Secondly, think about how you will manage the project, the information obtained and data generated. That’s what your lab book is for but you will also need some kind of file system for samples and electronic data. All file names and sample names should be recorded in the lab book and referred to at appropriate moments. For what it is worth, I have no preference whether lab books are kept in strict chronological order (but remember to cross reference so that it makes sense) or whether literature reading, or extensive spectral data interpretation is put at the back so as not to disrupt the flow of experimental musings (but remember to include it in your contents). For the duration of your project, your lab book is the sacred place where you will record everything you do, think, read and interpret. And stuff you do in October must must must make sense in March when you write it up so be detailed. Never ever keep a ‘rough’ lab diary in the lab and go home and write it up neatly. That is not the point. Your lab diary should be legible, you can always add additional information at your leisure but never transcribe into a different book.  Similarly, cross out with a single line, don’t use correction fluid, use some kind of ink pen that does not run if you spill water on it.
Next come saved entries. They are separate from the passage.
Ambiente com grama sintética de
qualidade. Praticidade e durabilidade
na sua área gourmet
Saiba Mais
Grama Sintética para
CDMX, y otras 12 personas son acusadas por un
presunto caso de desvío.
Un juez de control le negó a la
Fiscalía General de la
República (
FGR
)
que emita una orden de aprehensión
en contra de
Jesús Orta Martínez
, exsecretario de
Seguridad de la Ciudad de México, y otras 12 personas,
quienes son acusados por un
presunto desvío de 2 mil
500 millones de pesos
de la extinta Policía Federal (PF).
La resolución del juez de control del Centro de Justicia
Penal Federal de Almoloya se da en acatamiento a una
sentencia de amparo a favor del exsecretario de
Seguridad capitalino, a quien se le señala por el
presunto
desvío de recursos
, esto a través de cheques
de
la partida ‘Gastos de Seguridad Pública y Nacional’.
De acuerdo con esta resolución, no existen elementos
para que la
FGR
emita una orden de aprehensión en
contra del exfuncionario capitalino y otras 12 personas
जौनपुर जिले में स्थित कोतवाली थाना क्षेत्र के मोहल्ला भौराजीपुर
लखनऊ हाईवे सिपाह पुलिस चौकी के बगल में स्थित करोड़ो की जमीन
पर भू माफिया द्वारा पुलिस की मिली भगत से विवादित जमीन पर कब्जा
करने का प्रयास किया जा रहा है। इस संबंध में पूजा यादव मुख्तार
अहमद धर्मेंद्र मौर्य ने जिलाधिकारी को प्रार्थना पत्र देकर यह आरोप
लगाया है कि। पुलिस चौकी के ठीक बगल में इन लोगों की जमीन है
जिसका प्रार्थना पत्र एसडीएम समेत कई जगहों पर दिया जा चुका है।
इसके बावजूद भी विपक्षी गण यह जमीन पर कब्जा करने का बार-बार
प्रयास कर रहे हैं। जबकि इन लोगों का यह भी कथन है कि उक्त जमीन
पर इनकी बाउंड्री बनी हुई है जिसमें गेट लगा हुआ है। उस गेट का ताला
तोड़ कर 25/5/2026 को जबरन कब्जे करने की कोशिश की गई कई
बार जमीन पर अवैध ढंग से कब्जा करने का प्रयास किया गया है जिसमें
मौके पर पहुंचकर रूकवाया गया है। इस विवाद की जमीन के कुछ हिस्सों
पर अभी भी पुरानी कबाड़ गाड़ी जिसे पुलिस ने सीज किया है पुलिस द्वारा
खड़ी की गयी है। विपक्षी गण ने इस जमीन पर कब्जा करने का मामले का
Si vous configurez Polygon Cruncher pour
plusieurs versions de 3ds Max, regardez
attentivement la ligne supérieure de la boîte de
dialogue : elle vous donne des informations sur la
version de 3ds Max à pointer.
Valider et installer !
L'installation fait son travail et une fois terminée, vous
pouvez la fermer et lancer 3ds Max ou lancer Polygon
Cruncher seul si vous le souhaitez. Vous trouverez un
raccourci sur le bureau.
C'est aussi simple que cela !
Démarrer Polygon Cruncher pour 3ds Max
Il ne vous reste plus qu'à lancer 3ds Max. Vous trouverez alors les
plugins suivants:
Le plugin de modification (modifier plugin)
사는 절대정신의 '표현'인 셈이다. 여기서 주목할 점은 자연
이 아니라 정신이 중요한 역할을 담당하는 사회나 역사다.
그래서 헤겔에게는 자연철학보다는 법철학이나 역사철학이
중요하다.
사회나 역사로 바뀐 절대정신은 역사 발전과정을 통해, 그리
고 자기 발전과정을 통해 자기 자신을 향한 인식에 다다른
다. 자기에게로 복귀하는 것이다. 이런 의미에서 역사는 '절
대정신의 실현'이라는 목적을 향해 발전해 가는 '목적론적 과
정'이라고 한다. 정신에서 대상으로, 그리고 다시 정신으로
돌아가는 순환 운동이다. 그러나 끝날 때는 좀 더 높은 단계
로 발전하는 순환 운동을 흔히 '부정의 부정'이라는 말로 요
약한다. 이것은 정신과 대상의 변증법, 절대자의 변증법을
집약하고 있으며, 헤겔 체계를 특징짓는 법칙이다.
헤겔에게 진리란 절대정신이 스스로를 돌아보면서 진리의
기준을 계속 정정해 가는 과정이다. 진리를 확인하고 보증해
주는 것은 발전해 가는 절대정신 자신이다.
Thirdly, you are conducting research which may be published. It is imperative that you conduct that research with the utmost honesty and integrity. If you forget to write down a mass or volume of reagent added, record that in your book. While your supervisor may frown at the unreproducible procedure because you didn’t make a note, it’s nothing compared to what they will feel if you make up the value and the procedure doesn’t work for the next student. You must be able to produce, at any time during your project, your data in original format. There are requirements in each subfield of chemistry for what kind of analysis is required. It will depend on whether you are making a new-to-the-universe compound, or whether you are reproducing a previous prep. In any case, you’re trying to demonstrate your skills as a researcher, so doing a variety of valid and accessible characterisation techniques (unless told otherwise) is probably a good idea. If in doubt, ask.  Record your data accurately, print out and stick in complicated data sets if necessary, and hard copies of spectral data. Record your interpretations in your lab book – you’ll have to type them into your report anyway and that’s easiest if you have a hand written copy to start with.

Fourthly, your mark will reflect what you put in. Read only the papers your supervisor gives you? Walk into their office each day and ask ‘what am I doing in the lab today’? Your mark isn’t going to be fantastic because you’re not demonstrating your thinking, planning and general research skills. Find other papers (a good starting point is finding the papers cited by and citing the papers your supervisor gives you). Walk into their office and ask ‘I think I should do X next, how does that sound?’, or ‘I think Y is the next step but I’m a little unsure about Z’. Chances are you’ll ask your project supervisor to write you  a reference so you want to develop a decent relationship.

Finally, safety  and courtesy matters. You are obliged to follow your institutions health and safety requirements. That means no work without supervisor approval and a completed risk assessment form (at my institution, others may vary). That also means demonstrating exceptional chemical hygiene, researching your chemicals to understand their specific risks and how they should be handled, asking more experienced people as standard. It also means double checking your reflux condensers to avoid floods, not leaving the lab while your reaction is unstable (e.g. heating up, chemical adding unless at an extremely slow rate), and ensuring that every single item of glassware containing your very precious reactions are labeled clearly. Be courteous, there is always a limited quantity of glassware in a lab. Do not store products in reaction vessels – transfer to sample vials as soon as reasonably possible. Do not hoard glassware or equipment unless explicitly allowed to do so. Pick up your NMR tubes/other sample containers from the instrument after they have run, clean them and put them away for next time. Don’t nick other people’s stuff!

And just in case you were wondering, it should be interesting, challenging and enjoyable. It should at least let you figure out if research is something you might like to do in the future, and add some awesome skills to your CV for the job hunt.